This sums `properties.usage.cost_usd` across completed `step.model` behaviours in the current task; once the total exceeds 5.0, further model calls are blocked. The same pattern works for tokens (`property_path: "usage.total_tokens"`, `budget: 100000`) or any numeric property templates emit.

---

## The two-tier API

### `PolicyEngine` — the pure core

Zero I/O. Zero logging config. Only dependency: Pydantic. For embedding, for running policies from an in-memory store, and for unit-testing policy logic.

| Method | Purpose |
|--------|---------|
| `load_policies(policies: List[dict]) → None` | Replace the active policy set. Idempotent. |
| `evaluate(intended: Behavior, context: EvalContext) → EvalResult` | Preflight a step. |
| `evaluate_registration(agent_data: dict, context: EvalContext) → EvalResult` | Evaluate agent-registration policies. |
| `record(step: Behavior) → Behavior` | Append a completed step to history; assigns step number. |
| `end_task(task_id: str) → None` | Evict a task's history from memory. |
| `get_history(task_id: str) → List[Behavior]` | Read the task's completed steps (snapshot). |
| `evaluate_and_record(intended, context, output=None) → EvalResult` | Convenience: evaluate; if not blocked, record with the given output. |
| `explain(intended, context) → str` | Human-readable per-policy evaluation trace. |
| `policy_count() → int` | Number of loaded policies (diagnostic). |
| `validate_rule_params(rule_type, params) → (bool, str \| None)` | Check a rule name is registered. |

### `KyvvuRunner` — the I/O wrapper

`PolicyEngine` + HTTP + log buffering. For use when policies come from the Kyvvu platform.

| Method | Purpose |
|--------|---------|
| `fetch_policies() → None` | Force a policy refresh (ignores TTL). |
| `sweep_stale_tasks(max_age_seconds=None) → int` | Evict abandoned task buffers. |
| `policy_status() → PolicyStatus` | Policy cache status: loaded, stale, source (`api`/`disk_cache`/`none`), timestamps, policy count, TTL remaining. |
| `settings` (property) | The resolved `KyvvuSettings`. |

All `PolicyEngine` methods are available on `KyvvuRunner` with the same names. `KyvvuRunner.evaluate()` additionally:

1. Ensures policies are loaded (fetches if TTL expired).
2. Emits `warnings.warn()` on `warn`.
3. Fires the incident webhook on `warn` or `block` (if configured).
4. Raises `KyvvuBlockedError` on `block`.

---

## HTTP endpoints (the runner)

`KyvvuRunner` makes up to three kinds of HTTP requests. All endpoints are configurable. **The log endpoint defaults to `stdout`** (JSON-line output to the terminal for development). The incident webhook is off by default. Set `KV_LOG_ENDPOINT=` (empty string) to disable log output entirely. Both endpoints accept `stdout` as a value for local debugging.

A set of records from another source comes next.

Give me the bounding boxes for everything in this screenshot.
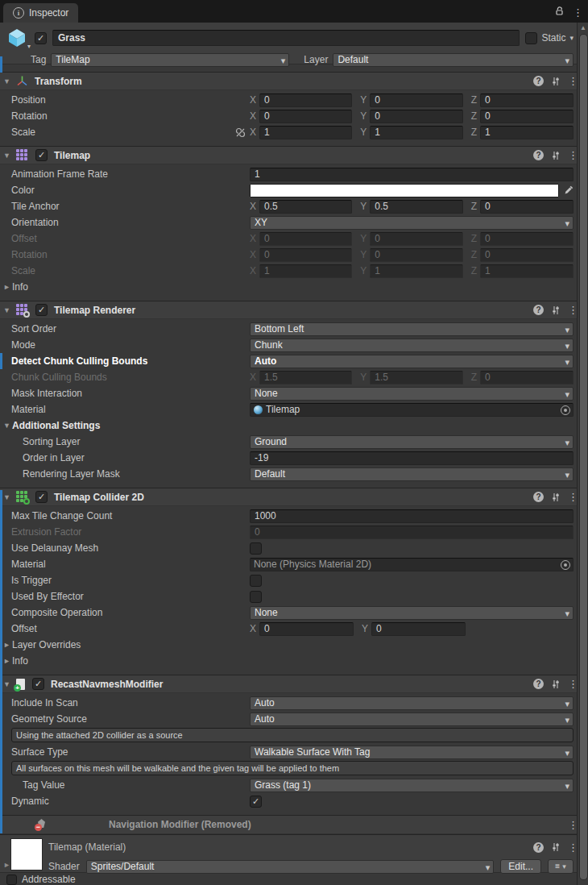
scale-y-field[interactable]: 1 [370,126,462,139]
enabled-checkbox[interactable] [32,678,44,690]
field-label: Detect Chunk Culling Bounds [11,355,250,367]
geometry-source-dropdown[interactable]: Auto [250,713,574,726]
foldout-icon[interactable]: ▼ [3,306,12,314]
presets-icon[interactable] [551,679,561,689]
static-dropdown-icon[interactable]: ▾ [569,34,574,42]
surface-type-dropdown[interactable]: Walkable Surface With Tag [250,746,574,759]
additional-settings-foldout[interactable]: ▼ Additional Settings [0,418,588,434]
rotation-y-field[interactable]: 0 [370,110,462,123]
order-in-layer-field[interactable]: -19 [250,451,574,465]
used-by-effector-checkbox[interactable] [250,591,262,603]
dynamic-row: Dynamic [0,793,588,809]
physics-material-object-field[interactable]: None (Physics Material 2D) [250,558,574,571]
color-swatch[interactable] [250,184,559,197]
object-picker-icon[interactable] [561,405,570,415]
enabled-checkbox[interactable] [35,149,48,161]
presets-icon[interactable] [551,151,561,160]
tab-inspector[interactable]: i Inspector [3,3,78,23]
detect-chunk-culling-dropdown[interactable]: Auto [250,355,574,368]
component-title[interactable]: Tilemap Renderer [54,305,135,316]
enabled-checkbox[interactable] [35,491,48,503]
layer-dropdown[interactable]: Default [333,53,574,67]
material-preview-thumbnail[interactable] [10,838,43,870]
info-foldout[interactable]: ► Info [0,653,588,669]
component-title[interactable]: Tilemap [54,150,90,161]
animation-frame-rate-field[interactable]: 1 [250,168,574,181]
shader-list-button[interactable]: ≡ ▾ [548,859,574,874]
material-name: Tilemap [266,404,300,416]
foldout-icon[interactable]: ► [3,861,10,869]
presets-icon[interactable] [551,842,561,852]
scrollbar[interactable]: ▲ [577,23,588,885]
rotation-x-field[interactable]: 0 [259,110,352,123]
chevron-down-icon: ▾ [27,43,31,50]
use-delaunay-mesh-checkbox[interactable] [250,542,262,555]
scrollbar-thumb[interactable] [579,34,588,880]
sorting-layer-dropdown[interactable]: Ground [250,435,574,449]
component-title[interactable]: RecastNavmeshModifier [51,679,163,690]
presets-icon[interactable] [551,77,561,86]
collider-offset-y-field[interactable]: 0 [371,622,466,636]
unlock-icon[interactable] [554,6,565,19]
position-x-field[interactable]: 0 [259,93,352,107]
sort-order-dropdown[interactable]: Bottom Left [250,322,574,336]
foldout-icon[interactable]: ▼ [3,77,12,85]
component-navigation-modifier-removed: − Navigation Modifier (Removed) ⋮ [0,815,588,834]
tile-anchor-row: Tile Anchor X0.5 Y0.5 Z0 [0,198,588,214]
presets-icon[interactable] [551,305,561,315]
help-icon[interactable]: ? [533,76,544,86]
help-icon[interactable]: ? [533,305,544,315]
max-tile-change-count-field[interactable]: 1000 [250,509,574,523]
object-picker-icon[interactable] [561,560,570,570]
include-in-scan-dropdown[interactable]: Auto [250,696,574,710]
help-icon[interactable]: ? [533,679,544,689]
component-title[interactable]: Tilemap Collider 2D [54,492,144,503]
material-object-field[interactable]: Tilemap [250,403,574,417]
rendering-layer-mask-dropdown[interactable]: Default [250,467,574,481]
tab-menu-icon[interactable]: ⋮ [573,7,583,18]
help-icon[interactable]: ? [533,150,544,160]
name-field[interactable]: Grass [52,30,520,46]
tile-anchor-y-field[interactable]: 0.5 [370,200,462,214]
is-trigger-checkbox[interactable] [250,575,262,587]
addressable-checkbox[interactable] [6,875,17,885]
position-y-field[interactable]: 0 [370,93,462,107]
link-broken-icon[interactable] [235,127,246,138]
component-title[interactable]: Transform [35,76,82,87]
mask-interaction-dropdown[interactable]: None [250,387,574,401]
foldout-icon[interactable]: ▼ [3,493,12,501]
edit-shader-button[interactable]: Edit... [500,859,541,874]
layer-overrides-foldout[interactable]: ► Layer Overrides [0,637,588,653]
composite-operation-dropdown[interactable]: None [250,606,574,620]
foldout-icon[interactable]: ▼ [3,152,12,160]
tilemap-icon [16,149,28,161]
scale-x-field[interactable]: 1 [259,126,352,139]
presets-icon[interactable] [551,492,561,502]
tag-dropdown[interactable]: TileMap [51,53,289,67]
scroll-up-icon[interactable]: ▲ [580,24,586,31]
rotation-z-field[interactable]: 0 [480,110,574,123]
mode-dropdown[interactable]: Chunk [250,339,574,352]
tag-value-dropdown[interactable]: Grass (tag 1) [250,779,574,792]
axis-y-label: Y [360,127,366,138]
tile-anchor-x-field[interactable]: 0.5 [259,200,352,214]
foldout-icon[interactable]: ▼ [3,680,12,688]
gameobject-icon[interactable]: ▾ [6,27,29,48]
static-checkbox[interactable] [525,32,537,44]
eyedropper-icon[interactable] [564,185,574,195]
collider-offset-x-field[interactable]: 0 [259,622,354,636]
help-icon[interactable]: ? [533,492,544,502]
help-icon[interactable]: ? [533,842,544,853]
position-z-field[interactable]: 0 [480,93,574,107]
component-transform: ▼ Transform ? ⋮ Position X0 Y0 Z0 [0,72,588,146]
dynamic-checkbox[interactable] [250,796,262,808]
tile-anchor-z-field[interactable]: 0 [480,200,574,214]
foldout-icon: ► [3,283,12,291]
active-checkbox[interactable] [35,32,47,44]
orientation-dropdown[interactable]: XY [250,216,574,230]
scale-z-field[interactable]: 1 [480,126,574,139]
tilemap-scale-row: Scale X1 Y1 Z1 [0,263,588,279]
enabled-checkbox[interactable] [35,304,48,316]
info-foldout[interactable]: ► Info [0,279,588,295]
shader-dropdown[interactable]: Sprites/Default [86,860,495,874]
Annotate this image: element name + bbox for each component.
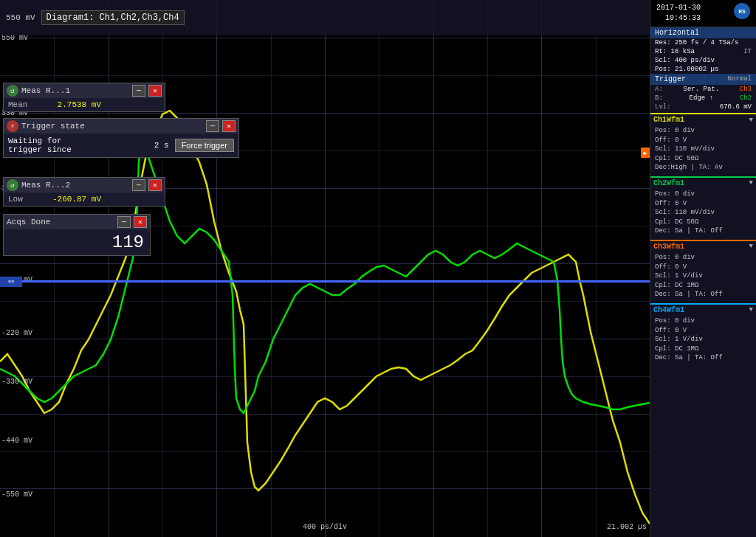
y-label-neg330: -330 mV (1, 377, 32, 385)
ch1-off: Off: 0 V (655, 136, 752, 145)
acqs-done-header: Acqs Done ─ ✕ (4, 215, 150, 229)
ch2-pos: Pos: 0 div (655, 190, 752, 199)
ch2-detail: Pos: 0 div Off: 0 V Scl: 110 mV/div Cpl:… (650, 189, 756, 238)
acqs-done-minimize-btn[interactable]: ─ (117, 216, 131, 228)
horizontal-section-header: Horizontal (650, 27, 756, 38)
force-trigger-button[interactable]: Force trigger (175, 139, 234, 152)
acqs-done-panel: Acqs Done ─ ✕ 119 (3, 214, 151, 256)
meas-r2-close-btn[interactable]: ✕ (148, 179, 162, 191)
y-label-neg220: -220 mV (1, 329, 32, 337)
ch1-header[interactable]: Ch1Wfm1 ▼ (650, 114, 756, 125)
ch4-header[interactable]: Ch4Wfm1 ▼ (650, 305, 756, 316)
horizontal-scl-row: Scl: 400 ps/div (650, 56, 756, 65)
trigger-b-ch: Ch2 (740, 94, 752, 102)
ch3-dec: Dec: Sa | TA: Off (655, 290, 752, 299)
scope-screen: ≡≡ ▶ 550 mV Diagram1: Ch1,Ch2,Ch3,Ch4 55… (0, 0, 650, 537)
trigger-label: Trigger (655, 75, 686, 83)
trigger-a-label: A: (655, 86, 663, 93)
ch3-section: Ch3Wfm1 ▼ Pos: 0 div Off: 0 V Scl: 1 V/d… (650, 240, 756, 302)
ch3-scl: Scl: 1 V/div (655, 271, 752, 281)
datetime-text: 2017-01-30 10:45:33 (656, 3, 701, 24)
ch2-header[interactable]: Ch2Wfm1 ▼ (650, 178, 756, 189)
ch2-dec: Dec: Sa | TA: Off (655, 226, 752, 236)
ch2-off: Off: 0 V (655, 199, 752, 209)
horizontal-pos-row: Pos: 21.00002 µs (650, 65, 756, 74)
ch3-header[interactable]: Ch3Wfm1 ▼ (650, 241, 756, 252)
ch3-pos: Pos: 0 div (655, 253, 752, 263)
ch1-detail: Pos: 0 div Off: 0 V Scl: 110 mV/div Cpl:… (650, 125, 756, 175)
ch2-scl: Scl: 110 mV/div (655, 208, 752, 218)
right-panel: 2017-01-30 10:45:33 RS Horizontal Res: 2… (650, 0, 756, 537)
trigger-a-row: A: Ser. Pat. Ch3 (650, 85, 756, 94)
meas-r2-minimize-btn[interactable]: ─ (132, 179, 145, 191)
trigger-b-row: B: Edge ↑ Ch2 (650, 94, 756, 103)
meas-r1-minimize-btn[interactable]: ─ (132, 85, 145, 97)
zero-marker: ≡≡ (0, 277, 22, 287)
meas-r2-content: Low -260.87 mV (4, 193, 165, 206)
ch1-pos: Pos: 0 div (655, 126, 752, 136)
meas-r1-header: ↺ Meas R...1 ─ ✕ (4, 83, 165, 98)
meas-r2-value: -260.87 mV (42, 195, 101, 204)
ch3-cpl: Cpl: DC 1MΩ (655, 281, 752, 291)
ch4-name: Ch4Wfm1 (653, 306, 684, 314)
ch1-cpl: Cpl: DC 50Ω (655, 154, 752, 164)
ch1-name: Ch1Wfm1 (653, 116, 684, 124)
meas-r1-title: Meas R...1 (21, 86, 129, 95)
acqs-done-count: 119 (4, 229, 150, 255)
ch4-dec: Dec: Sa | TA: Off (655, 353, 752, 363)
y-label-neg550: -550 mV (1, 490, 32, 498)
horizontal-rt-row: Rt: 16 kSa IT (650, 47, 756, 56)
ch3-expand-icon: ▼ (749, 243, 753, 250)
time-per-div-label: 400 ps/div (303, 523, 347, 531)
ch4-pos: Pos: 0 div (655, 316, 752, 326)
trigger-state-title: Trigger state (21, 122, 203, 131)
trigger-state-minimize-btn[interactable]: ─ (206, 120, 219, 132)
meas-r2-panel: ↺ Meas R...2 ─ ✕ Low -260.87 mV (3, 177, 165, 207)
time-display: 10:45:33 (656, 13, 701, 24)
time-position-label: 21.002 µs (607, 523, 647, 531)
meas-r1-icon: ↺ (7, 85, 18, 97)
horizontal-rt-value: Rt: 16 kSa (655, 48, 695, 55)
horizontal-label: Horizontal (655, 29, 699, 37)
ch1-scl: Scl: 110 mV/div (655, 145, 752, 154)
ch2-section: Ch2Wfm1 ▼ Pos: 0 div Off: 0 V Scl: 110 m… (650, 176, 756, 238)
waveform-svg (0, 0, 650, 537)
meas-r2-title: Meas R...2 (21, 181, 129, 190)
meas-r2-label: Low (8, 195, 38, 204)
ch4-expand-icon: ▼ (749, 306, 753, 313)
trigger-b-value: Edge ↑ (690, 94, 713, 102)
ch4-cpl: Cpl: DC 1MΩ (655, 344, 752, 354)
ch2-cpl: Cpl: DC 50Ω (655, 218, 752, 227)
horizontal-res-value: Res: 250 fs / 4 TSa/s (655, 39, 738, 46)
trigger-b-label: B: (655, 94, 663, 102)
meas-r1-value: 2.7538 mV (42, 100, 101, 109)
horizontal-scl-value: Scl: 400 ps/div (655, 57, 715, 64)
trigger-state-header: ⚡ Trigger state ─ ✕ (4, 119, 238, 134)
ch1-expand-icon: ▼ (749, 117, 753, 124)
trigger-state-close-btn[interactable]: ✕ (222, 120, 236, 132)
ch3-detail: Pos: 0 div Off: 0 V Scl: 1 V/div Cpl: DC… (650, 252, 756, 302)
meas-r1-label: Mean (8, 100, 38, 109)
ch4-section: Ch4Wfm1 ▼ Pos: 0 div Off: 0 V Scl: 1 V/d… (650, 303, 756, 365)
top-bar: 550 mV Diagram1: Ch1,Ch2,Ch3,Ch4 (0, 0, 650, 35)
trigger-state-message: Waiting for trigger since (8, 136, 148, 154)
trigger-status: Normal (728, 75, 752, 83)
ch1-section: Ch1Wfm1 ▼ Pos: 0 div Off: 0 V Scl: 110 m… (650, 113, 756, 175)
ch2-name: Ch2Wfm1 (653, 179, 684, 187)
ch4-scl: Scl: 1 V/div (655, 335, 752, 344)
meas-r2-icon: ↺ (7, 179, 18, 191)
meas-r1-close-btn[interactable]: ✕ (148, 85, 162, 97)
horizontal-pos-value: Pos: 21.00002 µs (655, 66, 718, 73)
horizontal-mode: IT (743, 48, 752, 55)
trigger-arrow: ▶ (641, 148, 650, 158)
trigger-lvl-value: 670.6 mV (720, 103, 752, 111)
ch3-off: Off: 0 V (655, 263, 752, 272)
meas-r2-header: ↺ Meas R...2 ─ ✕ (4, 178, 165, 193)
trigger-state-icon: ⚡ (7, 120, 18, 132)
diagram-label: Diagram1: Ch1,Ch2,Ch3,Ch4 (41, 10, 185, 25)
rs-logo: RS (734, 3, 750, 19)
trigger-lvl-row: Lvl: 670.6 mV (650, 103, 756, 111)
acqs-done-close-btn[interactable]: ✕ (134, 216, 147, 228)
ch1-waveform (0, 111, 650, 524)
trigger-a-ch: Ch3 (740, 86, 752, 93)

Authentication: all requests carry `Authorization: Bearer <api_key>`. The instance identifier is sent as both `?instance={instance_id}` in the query string and `X-Kyvvu-Instance-Id: {instance_id}` in a header. Both carry the same value.

### 1. `GET /api/v1/policies` — policy fetch

Called on first use and whenever the policy TTL expires (default 300 seconds).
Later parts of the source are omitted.